Exercise 1.4. Discuss the questions below (a paragraph each is sufficient). Use plots to support your ideas.

  • What kinds of fruits are the most expensive (per pound)? What kinds are the least expensive?
  • How do the price distributions compare for fruit and vegetables?
  • Which foods are the best value for the price?
  • What's something surprising about this data set?
  • Which foods do you expect to provide the best combination of price, yield, and nutrition? A future assignment may combine this data set with another so you can check your hypothesis.

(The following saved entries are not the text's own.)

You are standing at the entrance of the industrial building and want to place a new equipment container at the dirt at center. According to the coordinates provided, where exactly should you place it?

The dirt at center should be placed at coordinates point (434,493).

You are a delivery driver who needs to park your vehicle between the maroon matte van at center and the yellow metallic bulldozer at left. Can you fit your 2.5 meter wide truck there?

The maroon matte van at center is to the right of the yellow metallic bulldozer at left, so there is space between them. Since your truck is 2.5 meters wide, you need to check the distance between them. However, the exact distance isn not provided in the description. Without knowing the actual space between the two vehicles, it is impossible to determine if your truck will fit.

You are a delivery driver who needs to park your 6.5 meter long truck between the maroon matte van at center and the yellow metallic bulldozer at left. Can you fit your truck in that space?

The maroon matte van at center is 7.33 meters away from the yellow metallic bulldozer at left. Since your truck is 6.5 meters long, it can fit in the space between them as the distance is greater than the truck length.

1.What kinds of fruits are the most expensive (per pound)? What kinds are the least expensive?

In [309]:
#(1)fresh_fruit.icol[:,1] is average retail price
# max
print "max:"+fresh_fruit.iloc[fresh_fruit.iloc[:,1].idxmax(),5]
# min
print "min:"+fresh_fruit.iloc[fresh_fruit.iloc[:,1].idxmin(),5]
max:raspberries
min:watermelon
In [318]:
import matplotlib
import matplotlib.pyplot as plt
# use plot
fresh_fruit.plot(x="name",y="Average retail price ",kind="line")
plt.show()

2.How do the price distributions compare for fruit and vegetables?

In [326]:
f, a = plt.subplots(2,1)
fresh.xs("vegetables").plot(x="name",y="Average retail price ",kind="line",ax=a[0],color="red")
fresh.xs("fruits").plot(x="name",y="Average retail price ",kind="line",ax=a[1])
plt.show()

The plot above is vegetables, the plot in the bottom is fruits. By comparing there values we can know that fruits' price are ranging from 0-6+. However, most vegetables' price are ranging from 0-3. Thus, fruits are comparatively more expensive.

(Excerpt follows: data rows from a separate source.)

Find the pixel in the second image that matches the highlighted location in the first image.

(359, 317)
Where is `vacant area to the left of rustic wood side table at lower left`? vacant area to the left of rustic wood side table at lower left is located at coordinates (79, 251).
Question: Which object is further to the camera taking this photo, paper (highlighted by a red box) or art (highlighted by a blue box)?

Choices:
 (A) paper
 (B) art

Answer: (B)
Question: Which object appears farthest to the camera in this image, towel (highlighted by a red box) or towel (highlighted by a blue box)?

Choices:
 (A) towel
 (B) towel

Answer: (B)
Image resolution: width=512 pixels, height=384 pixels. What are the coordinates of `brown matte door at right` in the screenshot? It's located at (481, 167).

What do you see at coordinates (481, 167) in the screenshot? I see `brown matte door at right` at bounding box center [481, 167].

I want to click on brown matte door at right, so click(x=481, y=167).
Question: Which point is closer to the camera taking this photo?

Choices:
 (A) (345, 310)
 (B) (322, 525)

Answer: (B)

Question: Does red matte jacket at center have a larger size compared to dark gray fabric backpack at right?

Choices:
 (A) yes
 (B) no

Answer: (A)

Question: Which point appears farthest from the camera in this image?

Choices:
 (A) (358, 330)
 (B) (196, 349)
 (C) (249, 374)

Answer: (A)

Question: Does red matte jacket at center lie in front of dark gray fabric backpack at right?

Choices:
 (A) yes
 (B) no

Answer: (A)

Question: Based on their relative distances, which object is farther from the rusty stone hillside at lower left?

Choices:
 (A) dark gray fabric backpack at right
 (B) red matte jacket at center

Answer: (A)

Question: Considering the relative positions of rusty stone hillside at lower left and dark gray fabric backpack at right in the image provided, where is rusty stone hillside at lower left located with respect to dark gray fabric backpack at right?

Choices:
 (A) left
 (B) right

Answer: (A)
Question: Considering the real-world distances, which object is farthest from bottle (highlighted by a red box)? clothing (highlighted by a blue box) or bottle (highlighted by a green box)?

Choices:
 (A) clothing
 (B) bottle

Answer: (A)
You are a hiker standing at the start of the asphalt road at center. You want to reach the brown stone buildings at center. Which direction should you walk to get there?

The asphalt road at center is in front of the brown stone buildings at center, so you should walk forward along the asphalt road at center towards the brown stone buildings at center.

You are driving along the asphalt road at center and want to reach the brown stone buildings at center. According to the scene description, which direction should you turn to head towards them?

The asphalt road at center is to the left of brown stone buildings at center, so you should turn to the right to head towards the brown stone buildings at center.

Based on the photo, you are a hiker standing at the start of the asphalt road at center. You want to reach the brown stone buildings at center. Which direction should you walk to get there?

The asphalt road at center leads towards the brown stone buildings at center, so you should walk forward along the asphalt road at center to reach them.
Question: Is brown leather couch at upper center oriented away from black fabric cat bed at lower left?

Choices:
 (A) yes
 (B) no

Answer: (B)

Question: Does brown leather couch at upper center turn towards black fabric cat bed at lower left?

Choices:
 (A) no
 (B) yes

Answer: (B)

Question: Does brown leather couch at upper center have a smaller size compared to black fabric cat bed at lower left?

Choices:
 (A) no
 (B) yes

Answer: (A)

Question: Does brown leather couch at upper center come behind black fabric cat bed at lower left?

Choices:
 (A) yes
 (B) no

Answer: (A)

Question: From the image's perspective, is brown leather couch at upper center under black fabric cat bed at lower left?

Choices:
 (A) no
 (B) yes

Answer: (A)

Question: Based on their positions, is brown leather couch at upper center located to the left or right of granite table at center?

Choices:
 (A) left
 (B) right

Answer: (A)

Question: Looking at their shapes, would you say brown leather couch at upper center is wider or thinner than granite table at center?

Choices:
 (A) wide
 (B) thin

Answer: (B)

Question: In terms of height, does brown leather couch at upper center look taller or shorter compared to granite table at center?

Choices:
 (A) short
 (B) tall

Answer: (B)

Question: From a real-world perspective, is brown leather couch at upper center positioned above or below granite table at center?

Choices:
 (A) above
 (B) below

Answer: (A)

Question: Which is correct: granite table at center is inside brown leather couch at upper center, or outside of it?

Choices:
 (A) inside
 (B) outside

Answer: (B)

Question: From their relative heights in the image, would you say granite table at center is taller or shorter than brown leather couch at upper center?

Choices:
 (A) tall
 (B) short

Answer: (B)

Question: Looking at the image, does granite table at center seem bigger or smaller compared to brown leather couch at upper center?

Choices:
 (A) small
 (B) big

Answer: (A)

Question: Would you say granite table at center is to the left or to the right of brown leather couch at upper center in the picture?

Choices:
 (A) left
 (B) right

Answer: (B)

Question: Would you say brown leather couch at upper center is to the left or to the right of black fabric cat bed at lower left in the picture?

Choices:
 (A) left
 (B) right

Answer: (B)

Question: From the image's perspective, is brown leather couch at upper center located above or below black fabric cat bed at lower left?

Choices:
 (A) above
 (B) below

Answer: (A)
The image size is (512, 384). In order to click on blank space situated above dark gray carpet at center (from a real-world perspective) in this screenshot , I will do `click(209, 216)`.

3.Which foods are the best value for the price?

In [339]:
# use 'Average price per cup equivalent'  as the standard for best value
print fresh.iloc[:,0].idxmax()
('vegetables', 2)
In [344]:
veg = fresh.ix["vegetables"]
veg.iloc[2,5]
Out[344]:
'asparagus'
In [346]:
fresh.plot(x="name",y="Average price per cup equivalent",kind="line")
plt.show()

Asparagus are the best value for the price among all the food.

4.What's something surprising about this data set?

In [348]:
# the average price for asparagus
fresh.loc[fresh["name"] =="asparagus"]
Out[348]:
Average price per cup equivalent Average retail price Form Preparation yield factor Size of a cup equivalent name price unit
vegetables 2 2.58227 3.21349 Fresh1 0.493835 0.396832 asparagus per pound
In [349]:
# the average price for asparagus
fresh.loc[fresh["name"] =="raspberries"]
Out[349]:
Average price per cup equivalent Average retail price Form Preparation yield factor Size of a cup equivalent name price unit
fruits 20 2.32287 6.97581 Fresh1 0.96 0.31967 raspberries per pound

Even though average retail price of raspberries are twice of the price of asparagus, asparagus have the best value price. This may tell us the price of raspberries should not be as high as they are now.

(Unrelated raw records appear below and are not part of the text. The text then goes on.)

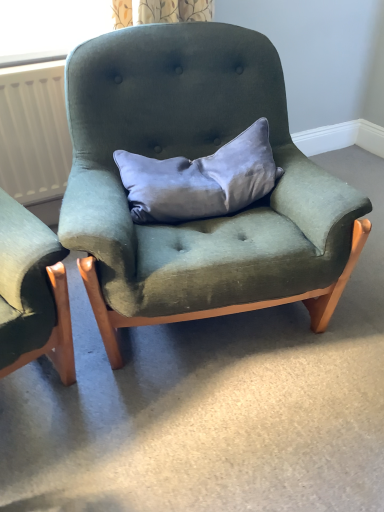 Question: Considering the relative sizes of velvet green armchair at center and white matte radiator at left in the image provided, is velvet green armchair at center shorter than white matte radiator at left?

Choices:
 (A) yes
 (B) no

Answer: (B)

Question: Is velvet green armchair at center facing away from white matte radiator at left?

Choices:
 (A) yes
 (B) no

Answer: (B)

Question: Is velvet green armchair at center positioned beyond the bounds of white matte radiator at left?

Choices:
 (A) no
 (B) yes

Answer: (B)

Question: Considering the relative sizes of velvet green armchair at center and white matte radiator at left in the image provided, is velvet green armchair at center wider than white matte radiator at left?

Choices:
 (A) no
 (B) yes

Answer: (B)

Question: Is the position of velvet green armchair at center less distant than that of white matte radiator at left?

Choices:
 (A) yes
 (B) no

Answer: (A)

Question: Based on their positions, is velvet green armchair at center located to the left or right of white matte radiator at left?

Choices:
 (A) left
 (B) right

Answer: (B)

Question: Relative to white matte radiator at left, is velvet green armchair at center in front or behind?

Choices:
 (A) front
 (B) behind

Answer: (A)

Question: From their relative heights in the image, would you say velvet green armchair at center is taller or shorter than white matte radiator at left?

Choices:
 (A) short
 (B) tall

Answer: (B)

Question: Which is correct: velvet green armchair at center is inside white matte radiator at left, or outside of it?

Choices:
 (A) inside
 (B) outside

Answer: (B)

Question: Considering the positions of point (226, 78) and point (142, 206), is point (226, 78) closer or farther from the camera than point (142, 206)?

Choices:
 (A) closer
 (B) farther

Answer: (B)

Question: From the image's perspective, is velvet green armchair at center positioned above or below satin gray pillow at center?

Choices:
 (A) above
 (B) below

Answer: (B)

Question: Considering the relative positions of velvet green armchair at center and satin gray pillow at center in the image provided, is velvet green armchair at center to the left or to the right of satin gray pillow at center?

Choices:
 (A) left
 (B) right

Answer: (A)

Question: Is velvet green armchair at center inside the boundaries of satin gray pillow at center, or outside?

Choices:
 (A) inside
 (B) outside

Answer: (B)

Question: Is satin gray pillow at center spatially inside white matte radiator at left, or outside of it?

Choices:
 (A) inside
 (B) outside

Answer: (B)

Question: Is point (180, 192) positioned closer to the camera than point (49, 101)?

Choices:
 (A) closer
 (B) farther

Answer: (A) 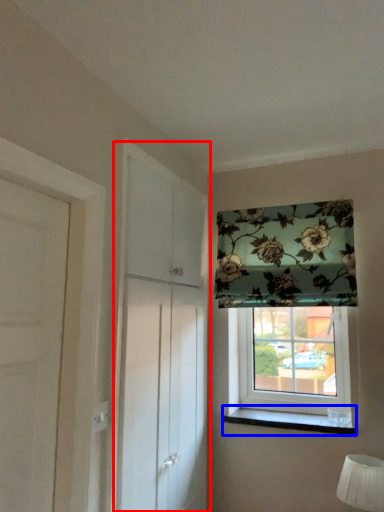 Question: Which object appears farthest to the camera in this image, screen door (highlighted by a red box) or window sill (highlighted by a blue box)?

Choices:
 (A) screen door
 (B) window sill

Answer: (B) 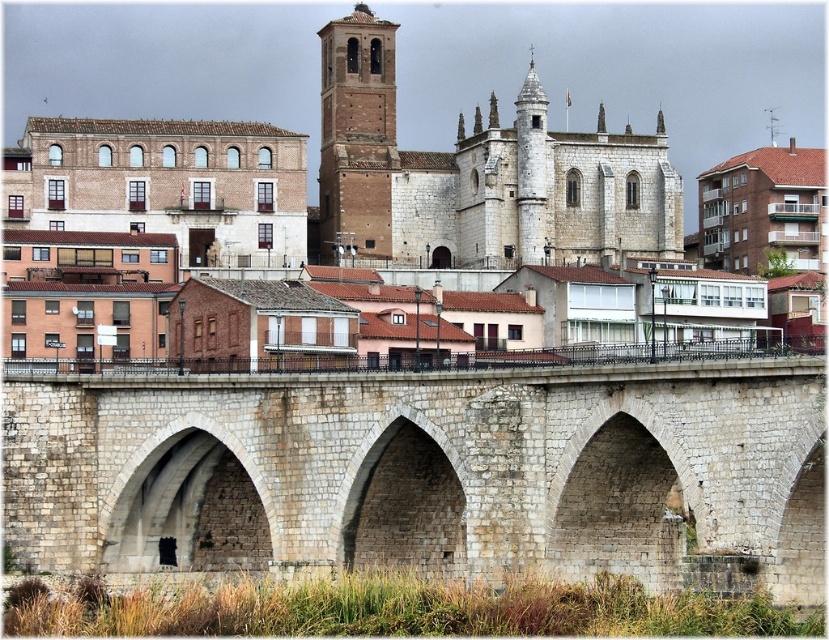 Looking at this image, does white stone church at center have a smaller size compared to brown brick tower at upper center?

No.

Locate an element on the screen. white stone church at center is located at coordinates (618, 70).

Where is `white stone church at center`? white stone church at center is located at coordinates (618, 70).

Can you confirm if white stone church at center is positioned below white stone arch at center?

Actually, white stone church at center is above white stone arch at center.

Is white stone church at center behind white stone arch at center?

Yes.

The image size is (829, 640). I want to click on white stone church at center, so click(x=618, y=70).

Who is shorter, white stone bridge at lower center or white stone arch at center?

white stone arch at center is shorter.

Consider the image. Can you confirm if white stone bridge at lower center is thinner than white stone arch at center?

No.

Which is in front, point (481, 500) or point (376, 538)?

Point (481, 500) is more forward.

Locate an element on the screen. Image resolution: width=829 pixels, height=640 pixels. white stone bridge at lower center is located at coordinates (427, 472). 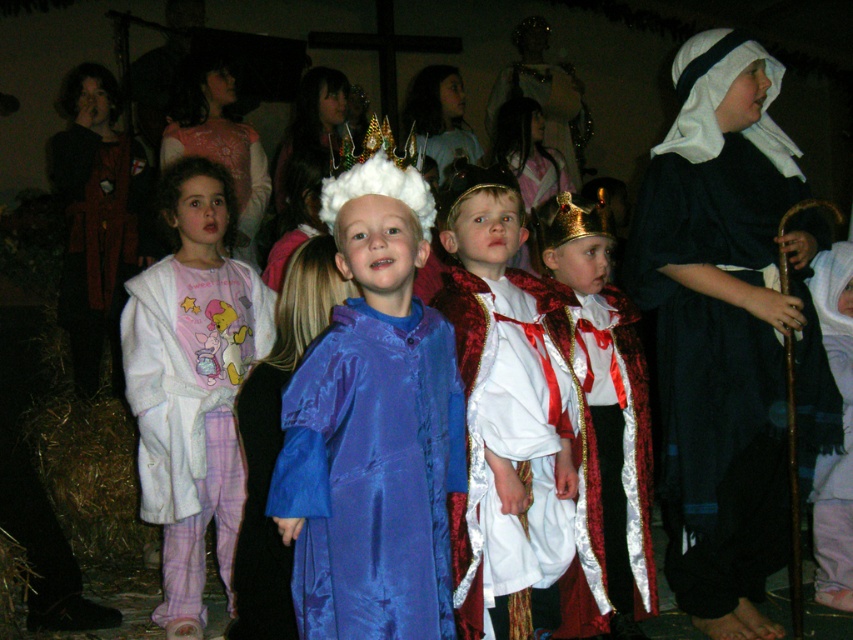 Does white fluffy crown at center come behind gold glittering crown at center?

No.

What do you see at coordinates (376, 177) in the screenshot? This screenshot has height=640, width=853. I see `white fluffy crown at center` at bounding box center [376, 177].

Find the location of a particular element. The height and width of the screenshot is (640, 853). white fluffy crown at center is located at coordinates (376, 177).

Can you confirm if satin blue robe at center is positioned above gold metallic crown at center?

Actually, satin blue robe at center is below gold metallic crown at center.

Image resolution: width=853 pixels, height=640 pixels. What do you see at coordinates (373, 420) in the screenshot? I see `satin blue robe at center` at bounding box center [373, 420].

The height and width of the screenshot is (640, 853). Identify the location of satin blue robe at center. (373, 420).

Which of these two, white fluffy blanket at lower right or white fluffy crown at center, stands shorter?

With less height is white fluffy crown at center.

Between white fluffy blanket at lower right and white fluffy crown at center, which one has more height?

white fluffy blanket at lower right is taller.

Describe the element at coordinates (843, 432) in the screenshot. This screenshot has height=640, width=853. I see `white fluffy blanket at lower right` at that location.

Where is `white fluffy blanket at lower right`? white fluffy blanket at lower right is located at coordinates (843, 432). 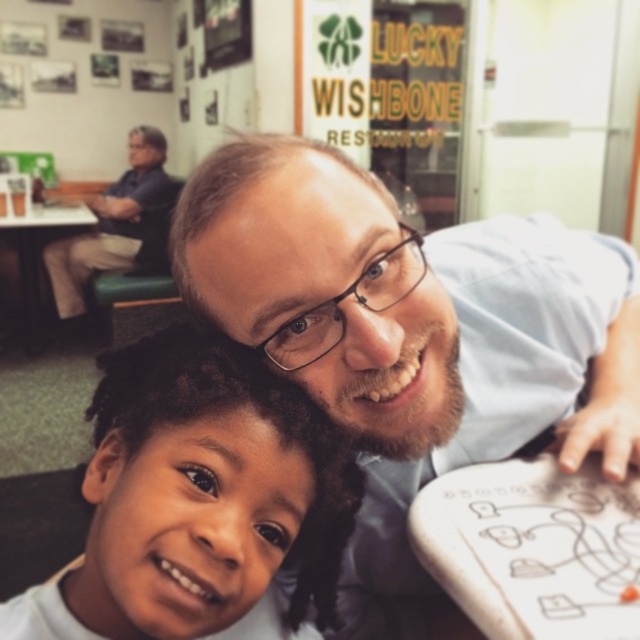 You are a customer at the Lucky Wishbone Restaurant and you want to find the light blue shirt at center. Which direction should you look relative to the dark blue shirt at upper left?

The light blue shirt at center is below the dark blue shirt at upper left, so you should look downward from the dark blue shirt at upper left to find it.

You are a photographer trying to capture a group photo of the light blue shirt at center and the smooth skin child at center. If you want to ensure both subjects are fully visible in the frame, which subject should you position closer to the camera to avoid cropping?

The light blue shirt at center might be wider than the smooth skin child at center, so positioning the smooth skin child at center closer to the camera would help ensure both are fully visible without cropping.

5.Which foods do you expect to provide the best combination of price, yield, and nutrition? A future assignment may combine this data set with another so you can check your hypothesis

Based on the plots and data we have and our common sense, comparing with fruits, vegetables should provide lower price, higher yield and pretty much the same nutrition.